Now you must be wondering what a “layer” is. It is basically one pass through all the models. Now why is there only one model in the final layer (layer 4)? After gathering info from (say 3) models from the penultimate layer, all you need is one model to look at them to produce the final output.

Why only 4 layers? They have experimented with few different configurations. Layer 4 is where you see convergence. And this is consistent across different models like Qwen, Mixtral, LlaMA and even GPT-4o.

You might be wondering why go through all the hassle? Why invoke multiple LLMs for just a single prompt and make things super complicated and resource intensive? The answer is, as you might have guessed, improving the model’s performance.

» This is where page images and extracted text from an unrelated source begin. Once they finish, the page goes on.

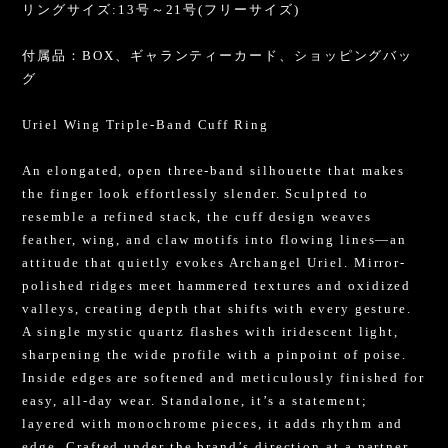
リングサイズ:13号～21号(フリーサイズ)
付属品：BOX、ギャランティーカード、ショッピングバッ
グ
Uriel Wing Triple-Band Cuff Ring
An elongated, open three-band silhouette that makes
the finger look effortlessly slender. Sculpted to
resemble a refined stack, the cuff design weaves
feather, wing, and claw motifs into flowing lines—an
attitude that quietly evokes Archangel Uriel. Mirror-
polished ridges meet hammered textures and oxidized
valleys, creating depth that shifts with every gesture.
A single mystic quartz flashes with iridescent light,
sharpening the wide profile with a pinpoint of poise.
Inside edges are softened and meticulously finished for
easy, all-day wear. Standalone, it’s a statement;
layered with monochrome pieces, it adds rhythm and
edge. Crafted under the brand’s direction at a partner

This method improves the SoTA on Alpaca eval by 8% taking it to 65.7. MoA lite is basically 2(+1 final model) layers instead of 3(+1). with GPT-4o means the final model (in layer 4) is GPT 4o, by default Qwen-1.5 110B chat is the final model.

They provide cost analysis for the same. Because they use Open Source models only, the cost is of the inference provider (together ai in this case) and GPT-4o’s pricing is from OpenAI. But what surprised me is somehow this is less tflops to compute than GPT4o? They consider rumored 8x220B for GPT4o.

It is definitely an exciting direction to research in. But the cost is way too much. Now what one can probably try is, use small open source models to reciprocate the same. And maybe in the 2nd layer and final 4th layer, use bigger models? How does quantisation effect this? Can we do speculative decoding on the concatenated output? All of this just to save on cost. Another interesting thing to study would be how much is this improvement dependent on the models having great prior capabilities? Like putting 5 mathematicians in a room and asking them to discuss and solve a problem can be helpful while having 5 math illiterates can’t give you any significant improvements.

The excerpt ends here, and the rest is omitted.